Here’s the code I used for processing and generating the summaries. I’m sorry for the mess and there might be very evident mistakes here, I’ve already tried changing it multiple times and I don’t really remember how it looked when it worked the best:

# Importing necessary modules
from transformers import (
    AutoTokenizer,
    LEDForConditionalGeneration,
    LEDConfig,
)
from datasets import load_dataset, load_metric
import torch

# Initializing variables
TOKENIZER = AutoTokenizer.from_pretrained('allenai/PRIMERA-multinews')
CONFIG = LEDConfig.from_pretrained('allenai/PRIMERA-multinews')
MODEL = LEDForConditionalGeneration.from_pretrained('allenai/PRIMERA-multinews')
MODEL.gradient_checkpointing_enable()
PAD_TOKEN_ID = TOKENIZER.pad_token_id
DOCSEP_TOKEN_ID = TOKENIZER.convert_tokens_to_ids("<doc-sep>")

input_ids_all = []
for doc in chosen_texts:
  # Will strip each document of newlines, extra spaces or tabs.
  doc = doc.replace("\n", " ")
  doc = " ".join(doc.split()).strip()

  #  Append to a new list

  ## concat with global attention on doc-sep
  input_ids = []
  input_ids.extend(
      TOKENIZER.encode(
          doc,
          truncation=True,
          max_length= 4096 // len(chosen_reports),
      )[1:-1]
  )
  input_ids.append(DOCSEP_TOKEN_ID)
  input_ids = (
      [TOKENIZER.bos_token_id]
      + input_ids
      + [TOKENIZER.eos_token_id]
  )

  input_ids_all.append(torch.tensor(input_ids))
input_ids = torch.nn.utils.rnn.pad_sequence(
    input_ids_all, batch_first=True, padding_value=PAD_TOKEN_ID
    )

I’m not exactly sure if what I’m doing here is correct - am I processing the documents wrong and it creates the token matrix wrong, leading to a higher weighting of a document over the others? How can I understand if I’m doing anything wrong? I’ve tried printing the token/tensor matrices but I’m not sure I really understand what’s happening in there.

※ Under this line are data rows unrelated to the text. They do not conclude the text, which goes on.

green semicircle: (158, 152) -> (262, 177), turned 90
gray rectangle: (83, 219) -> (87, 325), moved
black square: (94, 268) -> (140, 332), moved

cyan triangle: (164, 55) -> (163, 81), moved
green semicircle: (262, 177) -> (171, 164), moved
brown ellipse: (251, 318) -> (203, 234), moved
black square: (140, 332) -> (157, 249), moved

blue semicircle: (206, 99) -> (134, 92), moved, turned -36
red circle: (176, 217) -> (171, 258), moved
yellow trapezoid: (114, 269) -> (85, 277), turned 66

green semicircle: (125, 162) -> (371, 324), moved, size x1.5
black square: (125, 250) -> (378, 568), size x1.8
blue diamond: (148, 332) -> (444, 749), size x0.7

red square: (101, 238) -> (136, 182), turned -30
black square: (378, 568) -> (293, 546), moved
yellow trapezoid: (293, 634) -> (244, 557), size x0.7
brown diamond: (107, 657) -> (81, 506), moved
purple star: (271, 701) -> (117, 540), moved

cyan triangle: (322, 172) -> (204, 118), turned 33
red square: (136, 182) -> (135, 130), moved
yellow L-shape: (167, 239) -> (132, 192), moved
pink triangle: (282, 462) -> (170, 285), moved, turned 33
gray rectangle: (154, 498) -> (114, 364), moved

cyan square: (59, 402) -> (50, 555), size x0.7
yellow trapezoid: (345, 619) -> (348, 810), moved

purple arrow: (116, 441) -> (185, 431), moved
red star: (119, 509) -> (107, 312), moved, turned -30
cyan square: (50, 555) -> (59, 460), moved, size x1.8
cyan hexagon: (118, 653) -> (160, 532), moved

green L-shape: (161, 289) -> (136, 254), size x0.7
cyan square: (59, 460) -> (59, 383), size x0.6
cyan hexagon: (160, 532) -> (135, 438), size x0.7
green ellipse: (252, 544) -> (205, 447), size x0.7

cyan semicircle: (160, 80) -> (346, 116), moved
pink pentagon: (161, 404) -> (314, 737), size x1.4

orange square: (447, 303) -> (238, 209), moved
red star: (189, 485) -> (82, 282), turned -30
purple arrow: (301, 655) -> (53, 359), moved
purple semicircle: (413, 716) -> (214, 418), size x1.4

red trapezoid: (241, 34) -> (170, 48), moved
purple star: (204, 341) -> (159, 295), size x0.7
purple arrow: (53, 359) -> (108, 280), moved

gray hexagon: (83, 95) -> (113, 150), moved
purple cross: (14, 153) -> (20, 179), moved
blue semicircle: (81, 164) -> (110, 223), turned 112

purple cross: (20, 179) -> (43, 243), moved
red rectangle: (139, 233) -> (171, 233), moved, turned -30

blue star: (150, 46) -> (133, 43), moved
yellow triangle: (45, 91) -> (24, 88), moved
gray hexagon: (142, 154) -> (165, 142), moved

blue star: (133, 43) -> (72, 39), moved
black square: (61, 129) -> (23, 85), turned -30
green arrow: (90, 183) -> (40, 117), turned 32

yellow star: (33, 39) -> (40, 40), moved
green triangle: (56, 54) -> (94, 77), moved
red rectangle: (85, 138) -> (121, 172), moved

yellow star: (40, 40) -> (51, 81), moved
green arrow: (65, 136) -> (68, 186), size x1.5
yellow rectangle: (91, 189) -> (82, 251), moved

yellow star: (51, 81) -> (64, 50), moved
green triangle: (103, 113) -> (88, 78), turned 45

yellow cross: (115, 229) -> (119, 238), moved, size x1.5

  1. The last option would remain to use the inference API to use the model. Would that be an option or should I best rely on using the transformers library? I’ve tried using it by following the instructions on the model’s page, but I’m just getting a response similar to the pipelines option (super short and not even complete)

I’d really appreciate if anyone with the experience of using this model (or any other that uses HF’s transformers library) can help me out with this. I’ve never done anything like this before and I’m not sure what I’m doing wrong here (or what I’m doing in general hahah).